Mad Cow Fallout Hits Washington French Fries

Times Staff Writer

Nearly 2,000 tons of frozen French fries, pre-fried in beef tallow, sit in limbo in warehouses and ports -- rejected by buyers in three Asian countries because of the recent mad cow scare.

The Washington State Potato Commission estimates the French fries, turned back by customers in China, Japan and South Korea, are worth more than $500,000.

Some potato industry representatives are worried that other nations may follow, even though government scientists say mad cow disease cannot be transmitted through beef fat.

“There’s no danger, just the perception of danger. It’s all psychological,” said Karen Bonaudi, assistant executive director of the commission, which represents about 300 potato growers in Washington state.


Executive director Pat Boss blamed it on hysteria caused by mad cow.

The disease, officially known as bovine spongiform encephalopathy, eats holes in the brains of cows, resulting in death. About 150 people in Europe died in the last decade from a variant of BSE, possibly from eating contaminated beef. There have been no reports of human illness as a result of mad cow disease in North America.

Most of the French fries were in shipping containers headed to Asia when the U.S. Department of Agriculture announced Dec. 23 that the disease was discovered in a dairy cow in south-central Washington state.

It was the first confirmed case of mad cow disease in this country.

Shortly after the announcement, the shipping containers were held in ports, turned away or sometimes sent back to processors.

Bonaudi said just under 100 shipping containers are still being held in ports and warehouses, both in the Pacific Northwest and in Asia.

Trade representatives are holding meetings with government and health officials in all three countries to try to reassure them that the fries are safe, Bonaudi said.

She said it was too early to tell what the long-term effects would be on the industry.

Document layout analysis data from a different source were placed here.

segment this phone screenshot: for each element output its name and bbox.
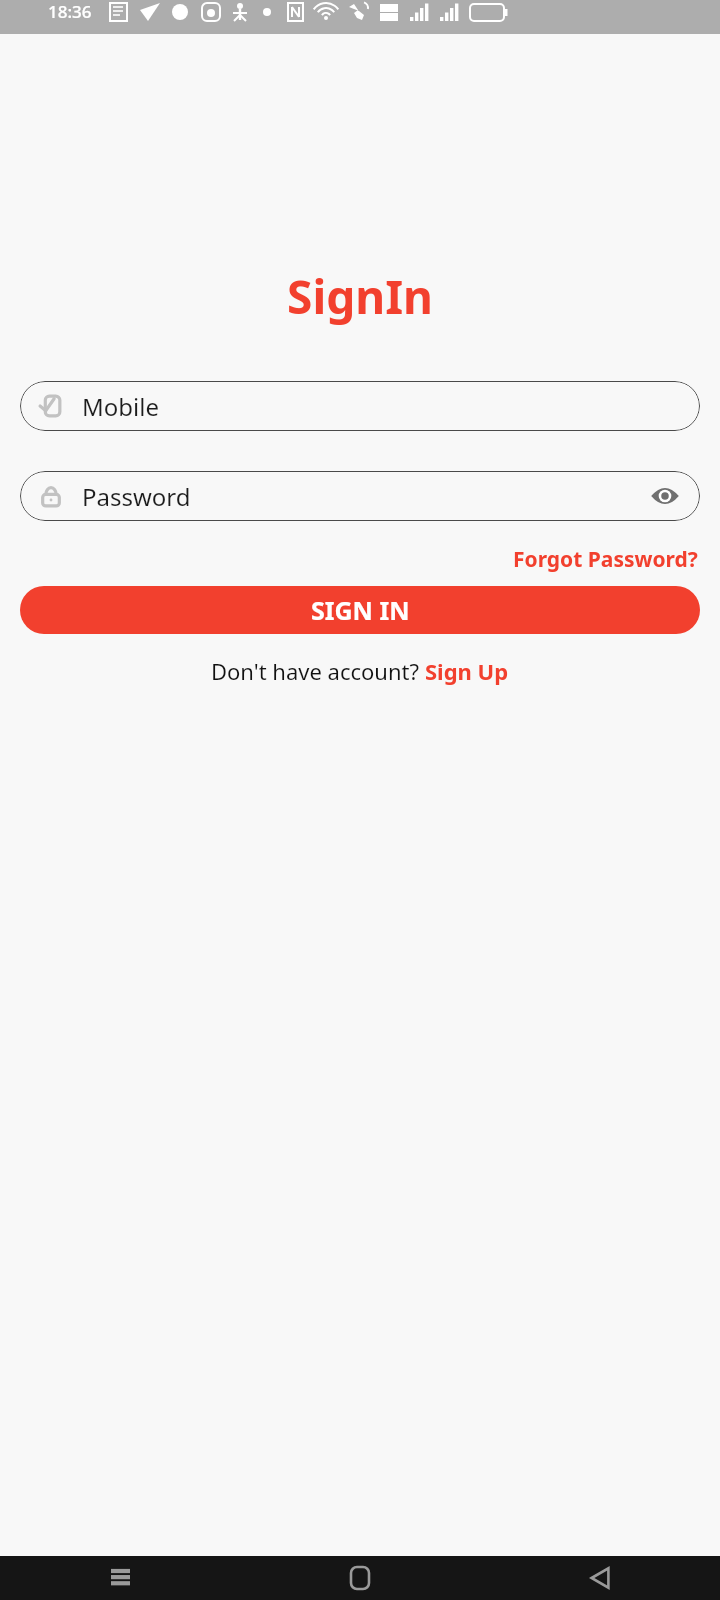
button[interactable]: Back xyxy=(480,1556,720,1600)
staticText: Sign Up xyxy=(425,656,509,686)
staticText: Password xyxy=(82,480,650,513)
staticText: 18:36 xyxy=(48,0,92,23)
button[interactable]: Show password xyxy=(650,481,680,511)
button[interactable]: Forgot Password? xyxy=(511,543,700,576)
staticText: SIGN IN xyxy=(311,593,410,627)
button[interactable]: Mobile xyxy=(20,381,700,431)
button[interactable]: Sign Up xyxy=(425,656,509,686)
staticText: Mobile xyxy=(82,390,680,423)
staticText: Forgot Password? xyxy=(513,545,698,574)
button[interactable]: Home xyxy=(240,1556,480,1600)
button[interactable]: Password xyxy=(20,471,700,521)
staticText: Don't have account? xyxy=(211,656,425,686)
button[interactable]: SIGN IN xyxy=(20,586,700,634)
button[interactable]: Recent apps xyxy=(0,1556,240,1600)
staticText: SignIn xyxy=(0,265,720,328)
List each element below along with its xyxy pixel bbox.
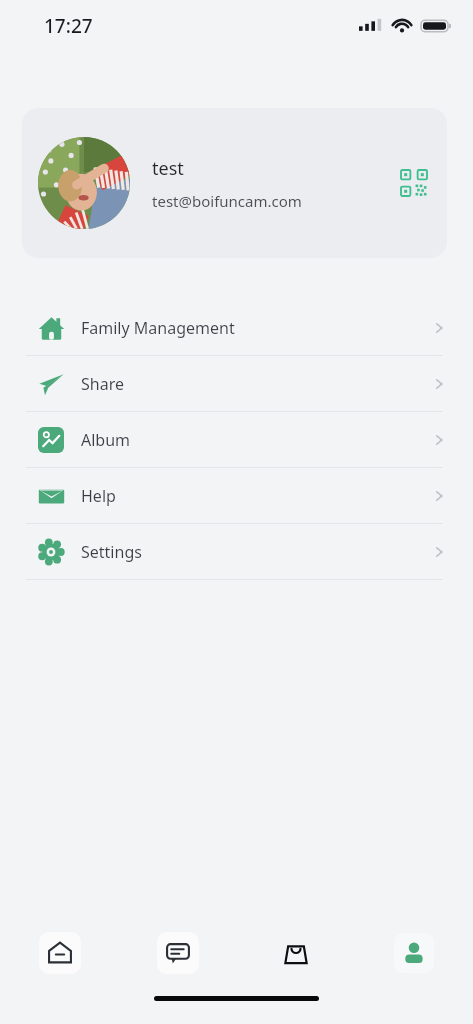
staticText: Family Management	[81, 317, 431, 339]
button[interactable]: Profile	[355, 915, 473, 991]
staticText: test@boifuncam.com	[152, 191, 302, 211]
staticText: test	[152, 156, 184, 181]
button[interactable]: Family Management	[0, 300, 473, 355]
button[interactable]: Settings	[0, 524, 473, 579]
staticText: Album	[81, 429, 431, 451]
button[interactable]: QR code	[397, 166, 431, 200]
button[interactable]: Album	[0, 412, 473, 467]
staticText: 17:27	[44, 13, 93, 39]
staticText: Help	[81, 485, 431, 507]
button[interactable]: Shop	[237, 915, 355, 991]
button[interactable]: Messages	[119, 915, 237, 991]
button[interactable]: Share	[0, 356, 473, 411]
button[interactable]: Home	[0, 915, 119, 991]
button[interactable]: test	[22, 108, 447, 258]
staticText: Share	[81, 373, 431, 395]
staticText: Settings	[81, 541, 431, 563]
button[interactable]: Help	[0, 468, 473, 523]
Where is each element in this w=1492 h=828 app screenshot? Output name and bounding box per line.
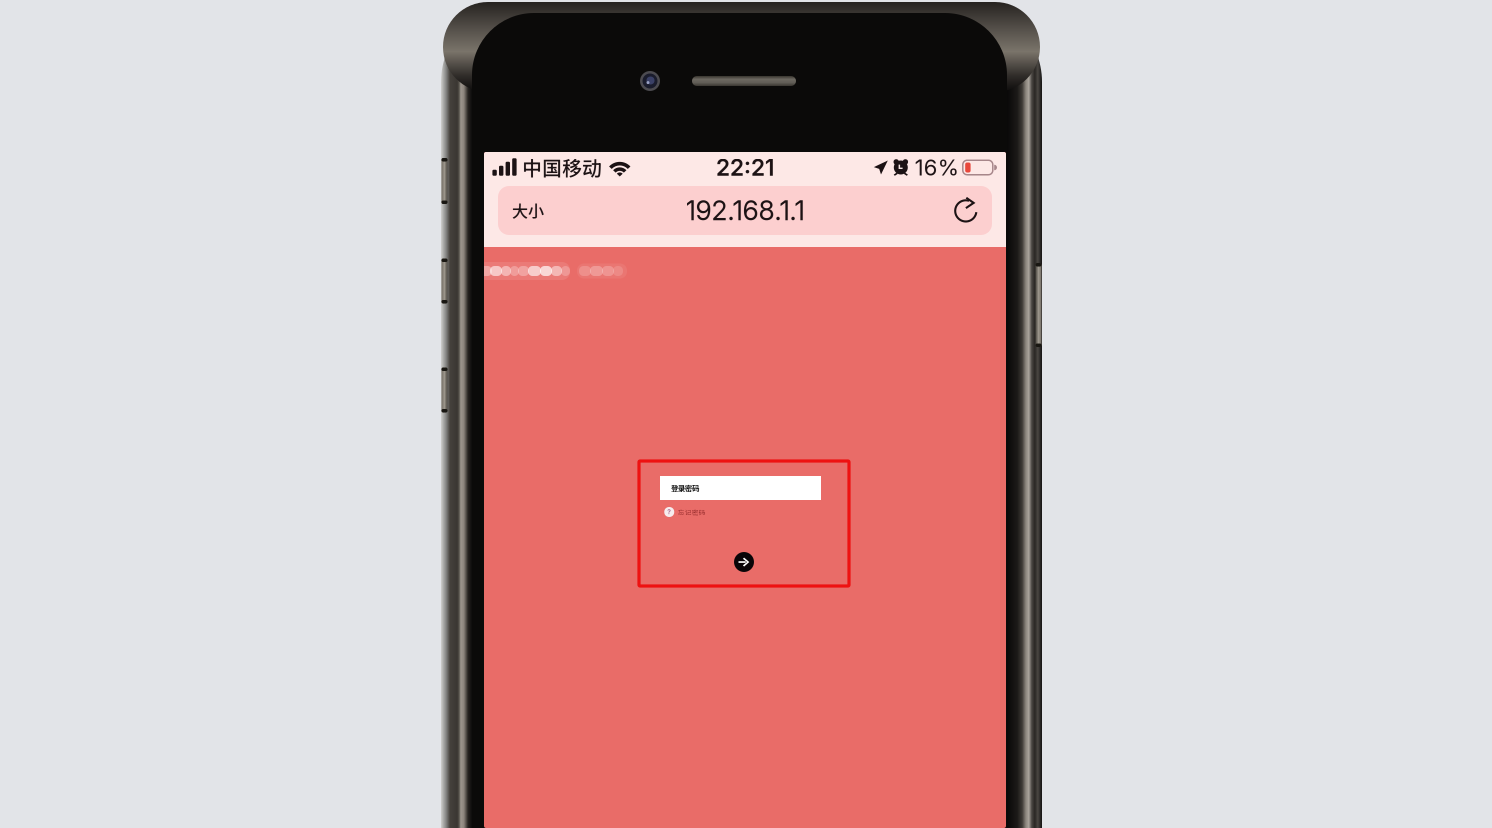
staticText: 登录密码 — [671, 483, 699, 493]
staticText: 22:21 — [716, 154, 774, 181]
staticText: 忘记密码 — [678, 507, 706, 517]
staticText: 16% — [915, 154, 959, 181]
button[interactable]: 大小 — [498, 186, 558, 235]
staticText: ? — [667, 508, 671, 516]
button[interactable]: Submit — [731, 549, 757, 575]
button[interactable]: ? — [664, 506, 706, 518]
button[interactable]: Reload page — [940, 186, 992, 235]
staticText: 中国移动 — [522, 153, 602, 181]
staticText: 192.168.1.1 — [686, 194, 804, 227]
staticText: 大小 — [512, 199, 544, 222]
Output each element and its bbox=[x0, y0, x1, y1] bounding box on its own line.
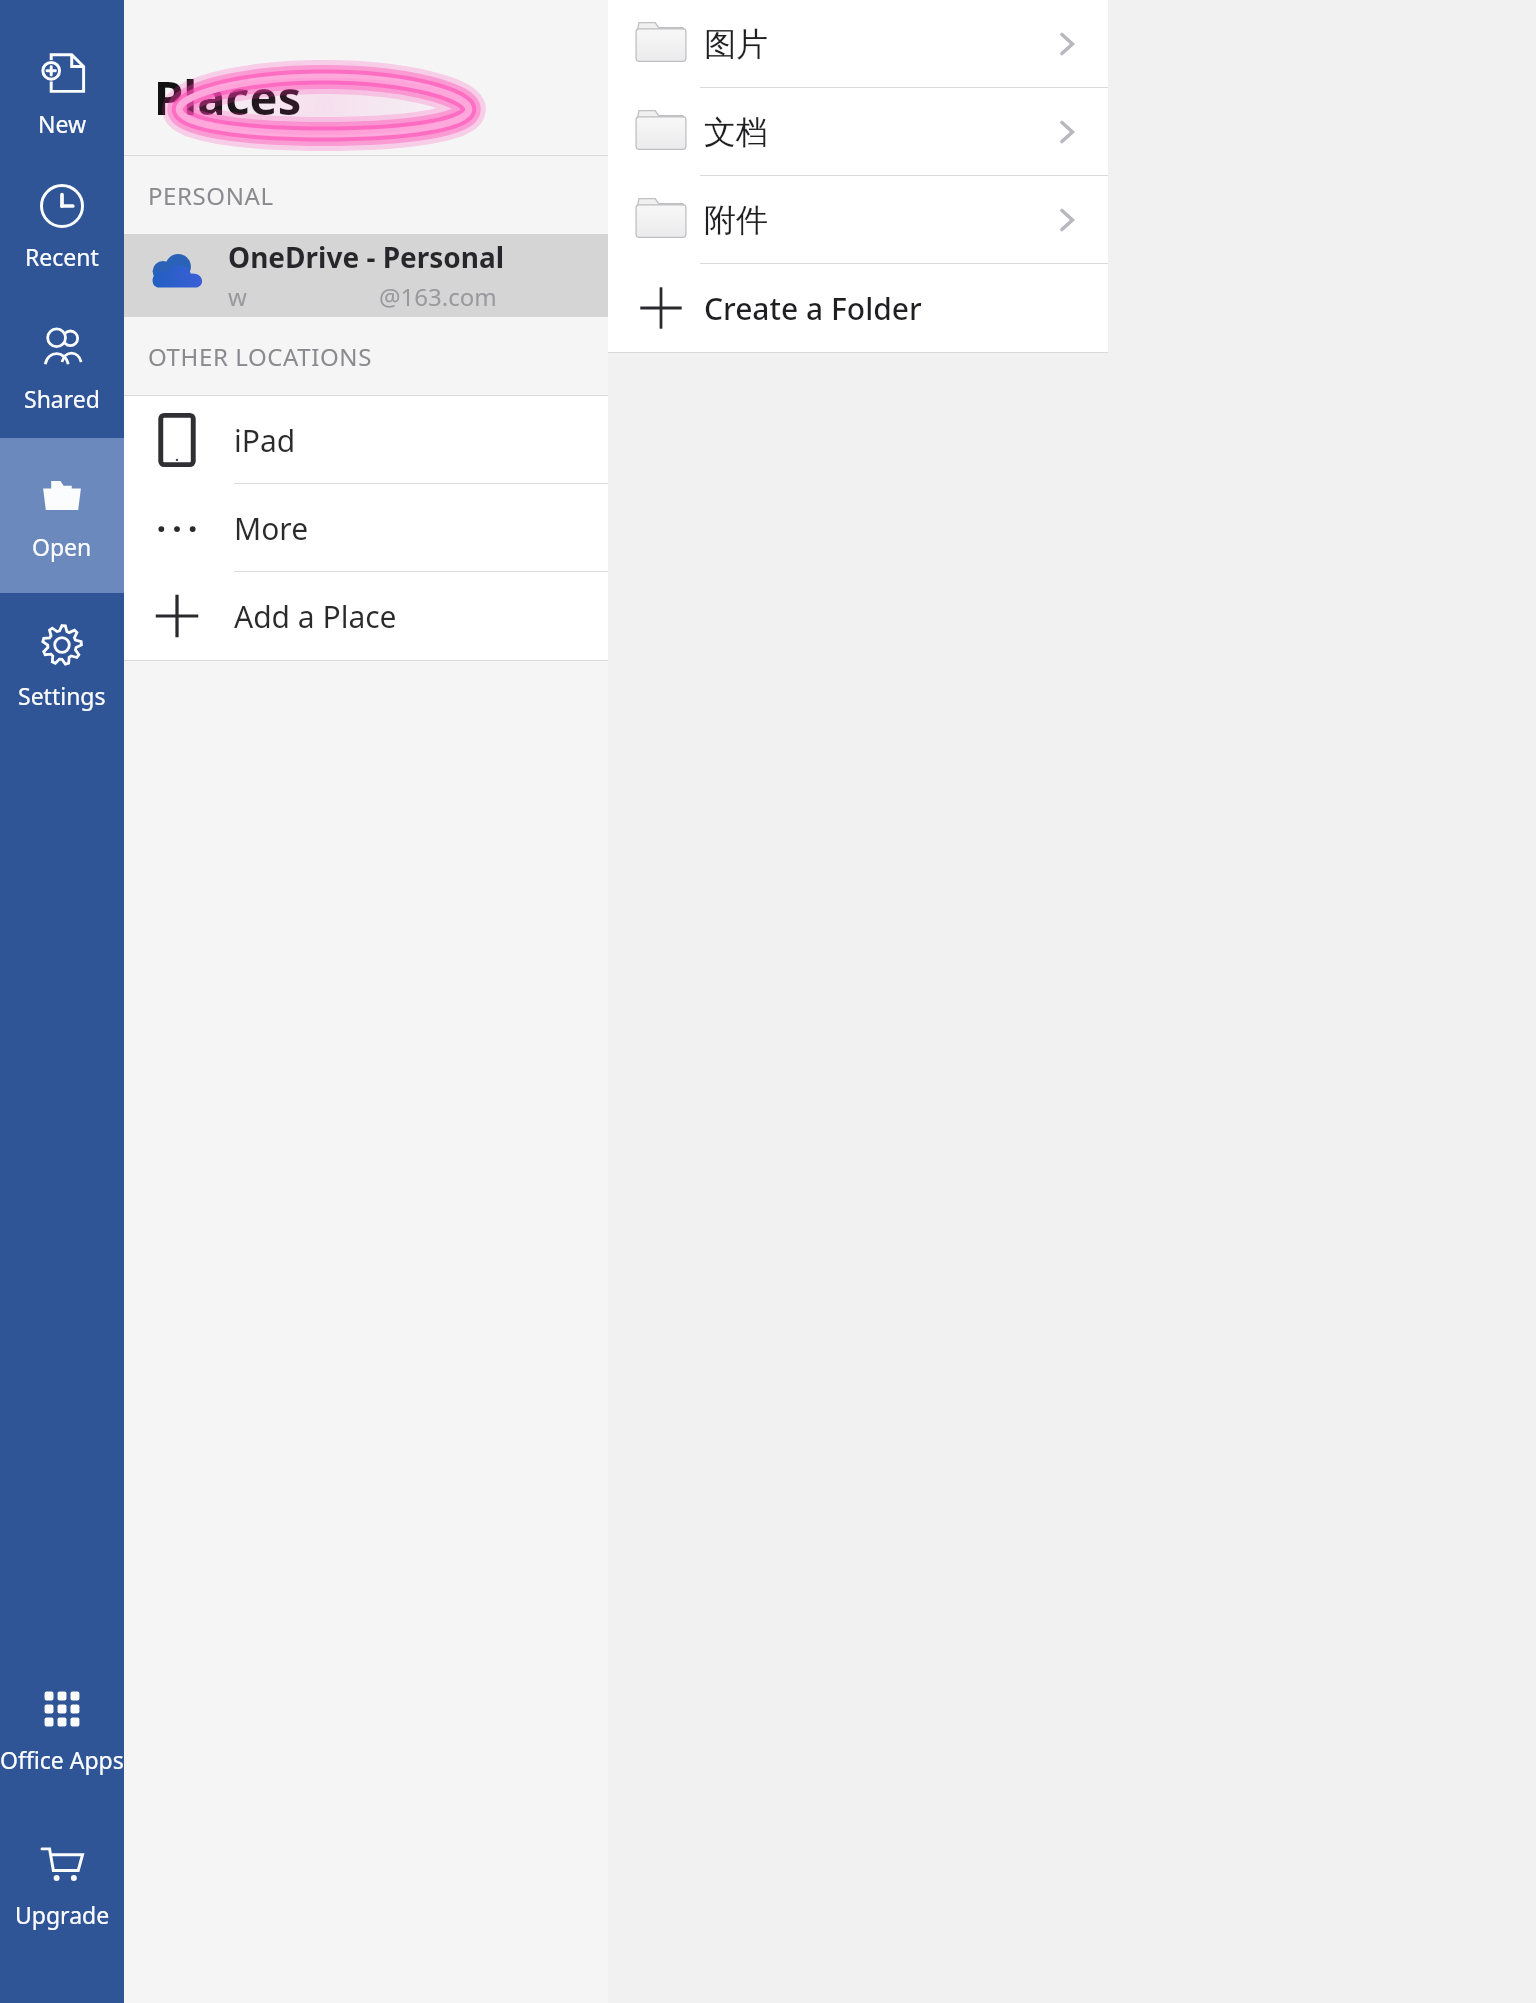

Although neighboring Idaho is known as the Potato State, Washington is the No. 1exporter of French fries in the nation. The industry generates nearly $3 billion in revenue each year. Nearly 90% of the potatoes are shipped out of state, a large portion to Asia.

Bonaudi said potato products worth $45 million were shipped to South Korea China last year, and potatoes worth $152 million went to Japan.

Most Washington French fries are prefried in vegetable oil and a small percentage are prefried in beef tallow, said Bruce Huffaker, publisher of the North American Potato Market News and a former French-fry buyer for Burger King Corp.

A lot of fries shipped abroad are prefried in tallow at the request of the buyers. Some people just like the taste. But Huffaker said this practice has been on the decline for 15 years, ever since officials identified other health risks associated with beef fat.


Huffaker says the potato industry should be nervous for another reason: “Meat and potatoes are complementary foods,” he said. When beef consumption goes up, potato consumption tends to follow. The same when it goes down.

He said if the mad cow scare has a long-term negative effect on beef demand, the potato industry would feel it.